Fig. 2: Effectiveness of hyaluronic acid compared with placebo for pain at rest at 2–6 weeks. Data are presented as the study means (boxes) and 95% confidence intervals (CIs, horizontal lines). There is no summary effect, and the data are not weighted (because of excessive heterogeneity). Bragantini and associates17 reported on 2 strata separately (20-mg and 40-mg doses), as did Henderson and colleagues26 (severity groups 1 and 2). The trials are ranked according to the molecular mass of the hyaluronic acid preparation. VAS = visual analogue scale.
Table 3
Two high-quality trials12,33 assessed pain at rest at 10–14 and 22–30 weeks, and 2 trials (1 of which was of high quality)12,24 at 44–60 weeks; there were no significant effects at these time points (Table 3).

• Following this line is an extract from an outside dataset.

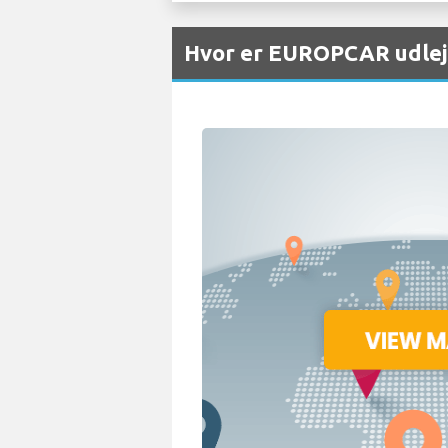
Hvor er EUROPCAR udlejn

Pain during or immediately after exercise
Nine trials (with a total of 10 comparisons) reported pain reduction in the treatment group (n = 559) relative to the control group (n = 582) at 2–6 weeks.16,19,20,21,24,26,27,28,31 The weighted mean difference was –3.8 mm on the visual analogue scale (95% CI –9.1 to 1.4 mm, p = 0.15) (Table 3). Again, there was an excessive degree of unexplained statistical heterogeneity (I2 = 81%). One trial had a qualitative interaction: among patients with less severe osteoarthritis (Kellgren and Lawrence grades I and II39), those who received hyaluronic acid had better pain reduction than those who received placebo; however, among patients with more advanced disease (grades III and IV), pain increased with hyaluronic acid.26 When this trial was excluded, the effect remained largely unchanged (weighted mean difference –4.2 mm), although the precision was higher (95% CI –7.5 to –0.8 mm, p = 0.015), and heterogeneity was acceptable (I 2 = 20%).
At 10–14 weeks, 5 comparisons were available (435 intervention patients, 442 control patients).16,19,27,28,33 The weighted mean difference between the treatment and control groups was –4.3 mm (95% CI –7.6 to –0.9 mm, p = 0.013) (Fig. 3A). There was no unexplained heterogeneity (I2 = 0%).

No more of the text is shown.